As news broke this summer that Trump is seriously considering reducing the number of refugees that would be allowed into our nation in 2020 to zero—yes, zero—another news story made this potential of a zero Presidential Determination number incredibly visual, if not visceral, to me.

Scrolling an article about Trump’s rally in Greenville, North Carolina, I could almost hear the “Send them back” chants. I could feel the reverberation. And I knew then that this Presidential Determination was not just a president flexing his nationalistic muscle. It reflected the way a minimum of 8,000 Americans really feel. The “you don’t belong here” message of a playground bully is really out there en masse. The realization was sickening.

Maybe it’s worth noting here that I am a Christian. That I believe the words of the Apostle James, who said that wisdom is “characterized by getting along with others. It is gentle and reasonable, overflowing with mercy and blessings,” that you can “develop a healthy, robust community that lives right with God and enjoy its results only if you do the hard work of getting along with each other, treating each other with dignity and honor.” (James 3:17-18)

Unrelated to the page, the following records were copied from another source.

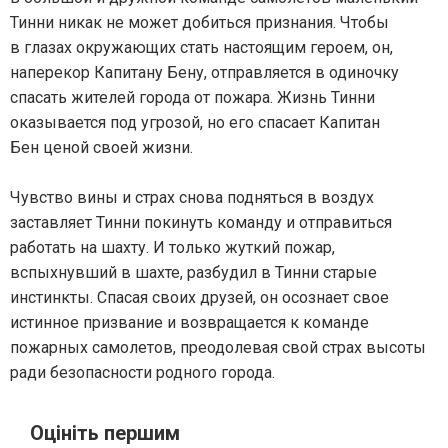
Тинни никак не может добиться признания. Чтобы
в глазах окружающих стать настоящим героем, он,
наперекор Капитану Бену, отправляется в одиночку
спасать жителей города от пожара. Жизнь Тинни
оказывается под угрозой, но его спасает Капитан
Бен ценой своей жизни.
Чувство вины и страх снова подняться в воздух
заставляет Тинни покинуть команду и отправиться
работать на шахту. И только жуткий пожар,
вспыхнувший в шахте, разбудил в Тинни старые
инстинкты. Спасая своих друзей, он осознает свое
истинное призвание и возвращается к команде
пожарных самолетов, преодолевая свой страх высоты
ради безопасности родного города.
Оцініть першим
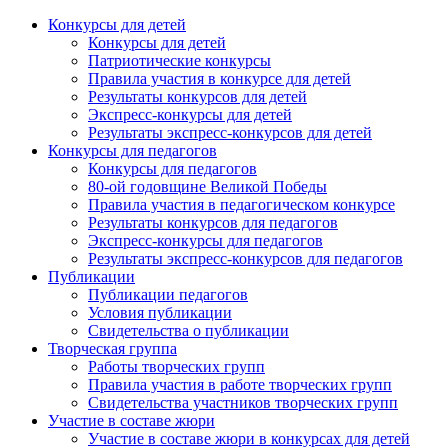
Конкурсы для детей
Конкурсы для детей
Патриотические конкурсы
Правила участия в конкурсе для детей
Результаты конкурсов для детей
Экспресс-конкурсы для детей
Результаты экспресс-конкурсов для детей
Конкурсы для педагогов
Конкурсы для педагогов
80-ой годовщине Великой Победы
Правила участия в педагогическом конкурсе
Результаты конкурсов для педагогов
Экспресс-конкурсы для педагогов
Результаты экспресс-конкурсов для педагогов
Публикации
Публикации педагогов
Условия публикации
Свидетельства о публикации
Творческая группа
Работы творческих групп
Правила участия в работе творческих групп
Свидетельства участников творческих групп
Участие в составе жюри
Участие в составе жюри в конкурсах для детей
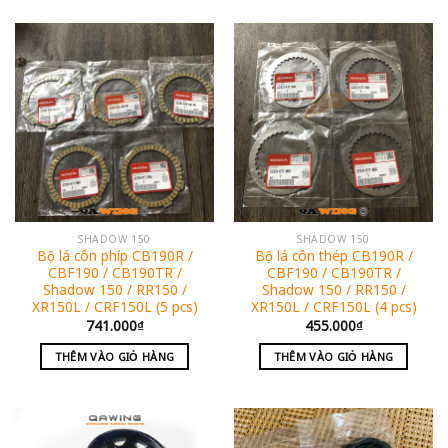
SHADOW 150
SHADOW 150
Bộ lá côn phíp CB190R /
Bộ lá côn thép CB190R /
CBF190 / CB190TR /
CBF190 / CB190TR /
Shadow 150 / RR150 /
Shadow 150 / RR150 /
XR150L / CRF150L (5 pcs)
XR150L / CRF150L (4 pcs)
741.000
₫
455.000
₫
THÊM VÀO GIỎ HÀNG
THÊM VÀO GIỎ HÀNG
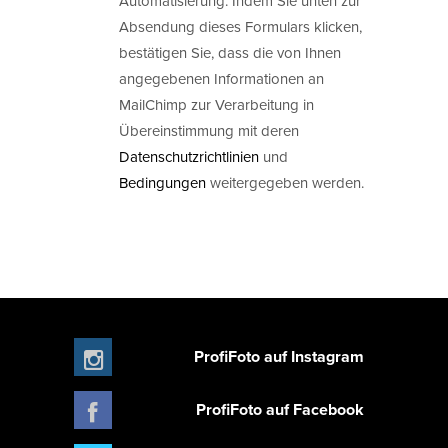
Automatisierung. Indem Sie unten zur
Absendung dieses Formulars klicken,
bestätigen Sie, dass die von Ihnen
angegebenen Informationen an
MailChimp zur Verarbeitung in
Übereinstimmung mit deren
Datenschutzrichtlinien
und
Bedingungen
weitergegeben werden.
ProfiFoto auf Instagram
ProfiFoto auf Facebook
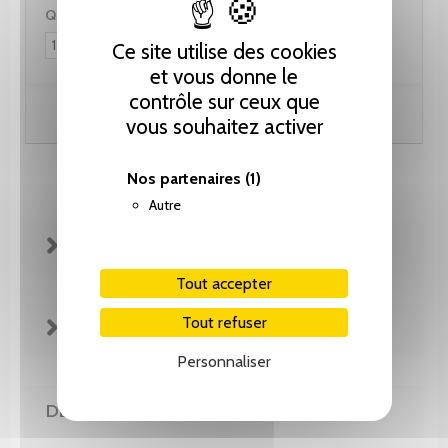
Quantité :
Ce site utilise des cookies
et vous donne le
contrôle sur ceux que
Ajouter au panier
vous souhaitez activer
Nos partenaires
(1)
Autre
FICHE TECHNIQUE
Tout accepter
Tout refuser
EXTRAITS
Personnaliser
DE LA MÊME COLLECTION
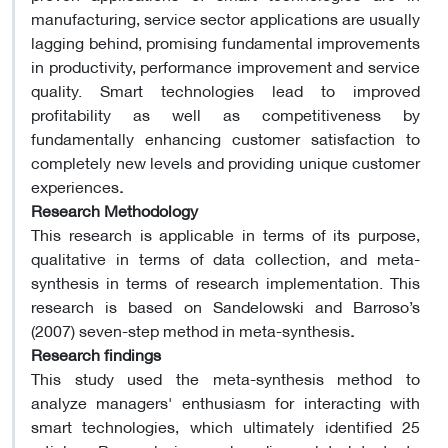
manufacturing, service sector applications are usually
lagging behind, promising fundamental improvements
in productivity, performance improvement and service
quality. Smart technologies lead to improved
profitability as well as competitiveness by
fundamentally enhancing customer satisfaction to
completely new levels and providing unique customer
experiences
.
Research Methodology
This research is applicable in terms of its purpose,
qualitative in terms of data collection, and meta-
synthesis in terms of research implementation. This
research is based on Sandelowski and Barroso’s
(2007) seven-step method in meta-synthesis
.
Research findings
This study used the meta-synthesis method to
analyze managers' enthusiasm for interacting with
smart technologies, which ultimately identified 25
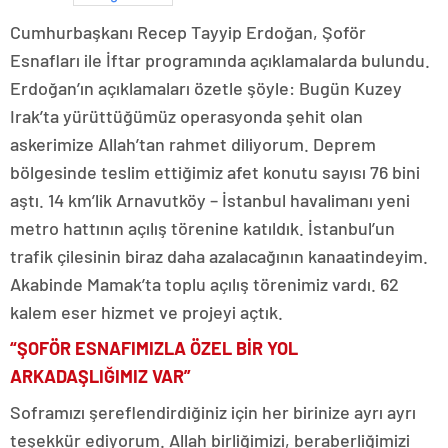
Cumhurbaşkanı Recep Tayyip Erdoğan, Şoför
Esnafları ile İftar programında açıklamalarda bulundu.
Erdoğan’ın açıklamaları özetle şöyle: Bugün Kuzey
Irak’ta yürüttüğümüz operasyonda şehit olan
askerimize Allah’tan rahmet diliyorum. Deprem
bölgesinde teslim ettiğimiz afet konutu sayısı 76 bini
aştı. 14 km’lik Arnavutköy – İstanbul havalimanı yeni
metro hattının açılış törenine katıldık. İstanbul’un
trafik çilesinin biraz daha azalacağının kanaatindeyim.
Akabinde Mamak’ta toplu açılış törenimiz vardı. 62
kalem eser hizmet ve projeyi açtık.
“ŞOFÖR ESNAFIMIZLA ÖZEL BİR YOL
ARKADAŞLIĞIMIZ VAR”
Soframızı şereflendirdiğiniz için her birinize ayrı ayrı
teşekkür ediyorum. Allah birliğimizi, beraberliğimizi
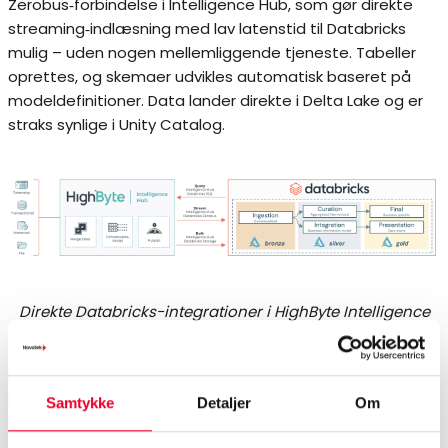
Zerobus‑forbindelse i Intelligence Hub, som gør direkte
streaming‑indlæsning med lav latenstid til Databricks
mulig – uden nogen mellemliggende tjeneste. Tabeller
oprettes, og skemaer udvikles automatisk baseret på
modeldefinitioner. Data lander direkte i Delta Lake og er
straks synlige i Unity Catalog.
Direkte Databricks-integrationer i HighByte Intelligence
Hub version 4.4
Med den nye Databricks Zerobus‑forbindelse dækker
Intelligence Hub nu hele spektret af direkte
Samtykke
Detaljer
Om
Databricks‑integration – fra bulk‑ og
streaming‑indlæsning til forespørgsler.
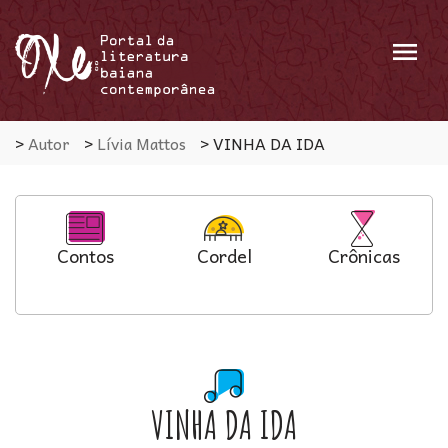
Menu
>
Autor
>
Lívia Mattos
>
VINHA DA IDA
Contos
Cordel
Crônicas
VINHA DA IDA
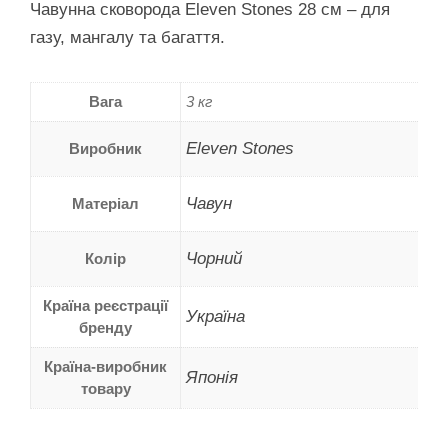
Чавунна сковорода Eleven Stones 28 см – для
газу, мангалу та багаття.
Вага
3 кг
Eleven Stones
Виробник
Чавун
Матеріал
Чорний
Колір
Країна реєстрації
Україна
бренду
Країна-виробник
Японія
товару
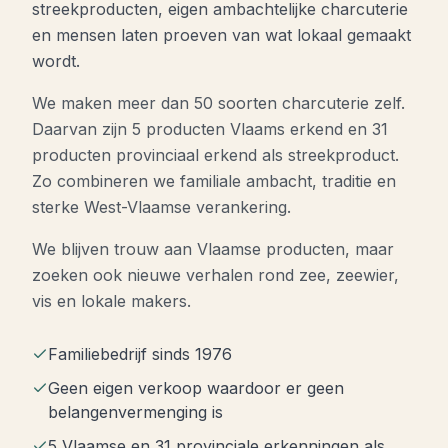
streekproducten, eigen ambachtelijke charcuterie
en mensen laten proeven van wat lokaal gemaakt
wordt.
We maken meer dan 50 soorten charcuterie zelf.
Daarvan zijn 5 producten Vlaams erkend en 31
producten provinciaal erkend als streekproduct.
Zo combineren we familiale ambacht, traditie en
sterke West-Vlaamse verankering.
We blijven trouw aan Vlaamse producten, maar
zoeken ook nieuwe verhalen rond zee, zeewier,
vis en lokale makers.
Familiebedrijf sinds 1976
Geen eigen verkoop waardoor er geen
belangenvermenging is
5 Vlaamse en 31 provinciale erkenningen als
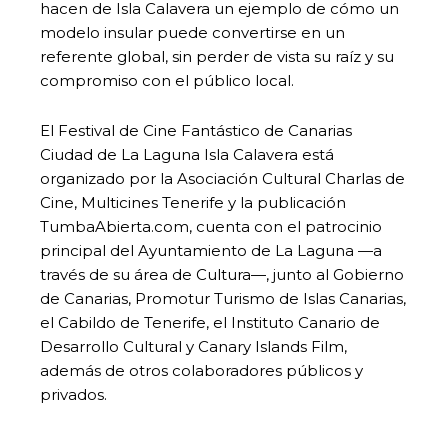
hacen de Isla Calavera un ejemplo de cómo un
modelo insular puede convertirse en un
referente global, sin perder de vista su raíz y su
compromiso con el público local.
El Festival de Cine Fantástico de Canarias
Ciudad de La Laguna Isla Calavera está
organizado por la Asociación Cultural Charlas de
Cine, Multicines Tenerife y la publicación
TumbaAbierta.com, cuenta con el patrocinio
principal del Ayuntamiento de La Laguna —a
través de su área de Cultura—, junto al Gobierno
de Canarias, Promotur Turismo de Islas Canarias,
el Cabildo de Tenerife, el Instituto Canario de
Desarrollo Cultural y Canary Islands Film,
además de otros colaboradores públicos y
privados.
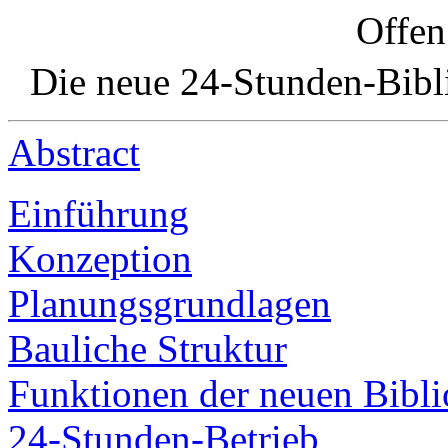
Offen
Die neue 24-Stunden-Bibli
Abstract
Einführung
Konzeption
Planungsgrundlagen
Bauliche Struktur
Funktionen der neuen Bibli
24-Stunden-Betrieb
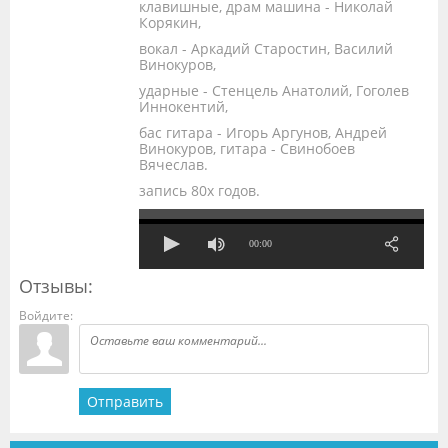
клавишные, драм машина - Николай
Корякин,
вокал - Аркадий Старостин, Василий
Винокуров,
ударные - Стенцель Анатолий, Гоголев
Иннокентий,
бас гитара - Игорь Аргунов, Андрей
Винокуров, гитара - Свинобоев
Вячеслав.
запись 80х годов.
00:00
Отзывы:
Войдите:
Отправить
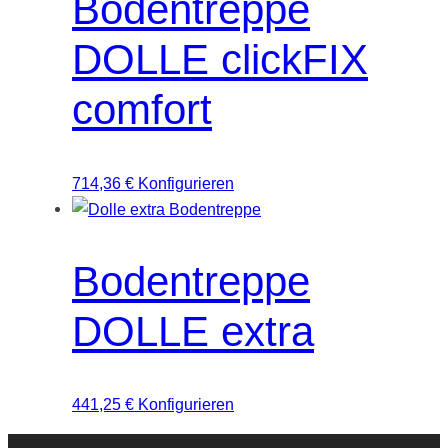
Bodentreppe
DOLLE clickFIX
comfort
714,36
€
Konfigurieren
Bodentreppe
DOLLE extra
441,25
€
Konfigurieren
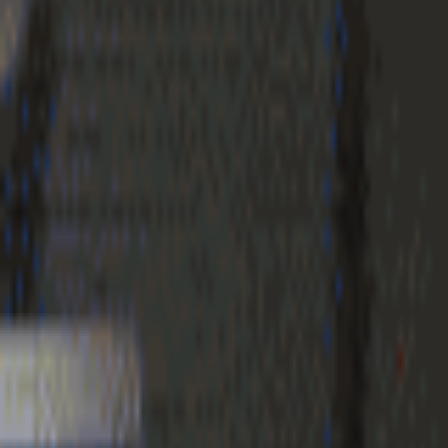
Geenstijl
Vlijmscherp en
ongefilterd nieuws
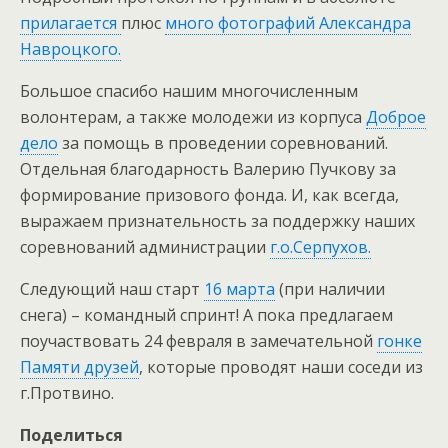
прилагается
плюс
много фотографий Александра
Навроцкого.
Большое спасибо нашим многочисленным
волонтерам, а также молодежи из корпуса
Доброе
дело
за помощь в проведении соревнований.
Отдельная благодарность Валерию Пучкову за
формирование призового фонда. И, как всегда,
выражаем признательность за поддержку наших
соревнований администрации
г.о.Серпухов.
Следующий наш старт
16 марта
(при наличии
снега) – командный спринт! А пока предлагаем
поучаствовать 24 февраля в замечательной
гонке
Памяти друзей
, которые проводят наши соседи из
г.Протвино.
Поделиться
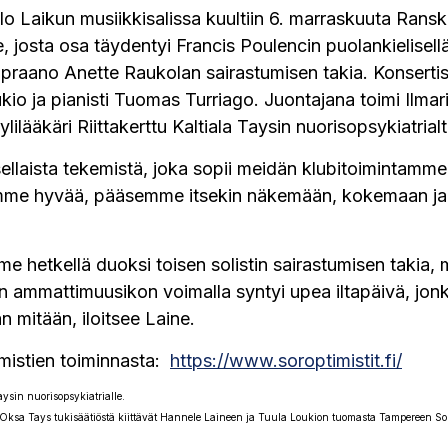
alo Laikun musiikkisalissa kuultiin 6. marraskuuta
Ranska
e
, josta osa täydentyi Francis Poulencin puolankielisellä
sopraano Anette Raukolan sairastumisen takia. Konsertis
ukio ja pianisti Tuomas Turriago. Juontajana toimi Ilmar
ylilääkäri Riittakerttu Kaltiala Taysin nuorisopsykiatrialt
sellaista tekemistä, joka sopii meidän klubitoimintamm
mme hyvää, pääsemme itsekin näkemään, kokemaan ja
ime hetkellä duoksi toisen solistin sairastumisen takia,
n ammattimuusikon voimalla syntyi upea iltapäivä, jon
 mitään, iloitsee Laine.
imistien toiminnasta:
https://www.soroptimistit.fi/
Oksa Tays tukisäätiöstä kiittävät Hannele Laineen ja Tuula Loukion tuomasta Tampereen Soro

I’m not the only one of my neighbors who believes this ancient way of wisdom is the way to grow a healthy, or truly great (to borrow a word from the President’s vernacular) community. My Muslim friends and neighbors agree. My perspective comes from my experience running a non-profit, Refuge Coffee, that offers living-wage jobs, job training and mentorship to resettled refugees. We have a coffee shop and coffee trucks that cater all over Atlanta. “Booming” is how I’d describe us on most days. Since our beginnings in 2015, we’ve welcomed hundreds of thousands of people from more than 80 countries here at our little corner in Clarkston, Georgia. I have seen first-hand that treating each other with dignity and honor works in our community of people from more than 40 countries.

As we discussed the latest news from Washington about refugee resettlement, a friend said, “Christians have been responding to injustice with ‘manners’ for too long.” If by “manners” my friend meant doing nothing, patting everyone on the arm, and telling us to all be nice, I agree that this is not a strategy that will lead to justice. But if he meant that instead of being polite, our strategy should be the very thing I’ve wanted to do since reading about the rally in North Carolina—gather our own mob of 8,000 angry people to chant hateful epithets at our enemies—I’m not so sure. Shouting back only creates more shouting, and before you know it, we’re all deaf or plugging our ears.

But my response to the increasingly unwelcoming, downright hateful, demeaning, dishonorable language and actions from our White House (it is ours, you know) needs to escalate. So, I’m calling for an escalation of the very thing Refuge Coffee was founded to create: Welcome.

Here are a few wise, welcoming things we can do that 8,000 screaming people cannot:

We can start conversations. You know, the kind of conversations where we ask thoughtful questions and listen to each other’s answers. Where we don’t gang up on each other and use pauses as opportunities to reload. Where we put aside our assumptions and give each other the benefit of the doubt. I’m not talking about the reactive conversations you have on the fly or the theoretical ones you have in your head or out loud with your friends in the “presence” of a straw combatant on the Internet. I’m talking about face-to-face encounters with people who are not like you that you initiate.

It may be somewhat opportunistic for me to say this, but a coffee shop is a great place to have those conversations. I know a place.

We can affirm our neighbors. We can scroll down our list of contacts to names like Noura or Ali or Mohammed or Karim, and we can text those friends to remind them we love them, that we’re glad they’re here among us. That they belong. I’m doing that one today.

We can create opportunities. We can spend so much of our time and energy and resources opening doors that we don’t have the time or the energy leftover to scream.

Refuge Coffee is one of many organizations making opportunities for refugees, opportunities for our new neighbors to not only survive, but to thrive. And for them, in that thriving, to give back to the country and communities that welcomed them.

We can take a deep breath and make a phone call to Washington to register our displeasure. We can call our congressional representatives and senators and ask them to support refugees. They work for us, after all. We can write letters. We can ask our friends at our churches and mosques and temples to do the same. In fact, in my visceral urge to shout back, this one act reminds me I am not powerless; neither am I forced into a corner where shouting epithets is my only recourse.

These are just a few of the things we can do that 8,000 screaming fans cannot do. These are real, wise, welcoming action steps that I believe go beyond “manners.” In fact, if the current sentiment toward refugees prevails in our government’s places of power, these strenuous yet seemingly small actions may one day soon become seditious ones, just as those who participated in the Underground Railroad during our country’s Antebellum days and those who hid Jews before and during World War II committed acts of kindness that translated into treason. And if that day comes, I’d like to go on record that I will not stop.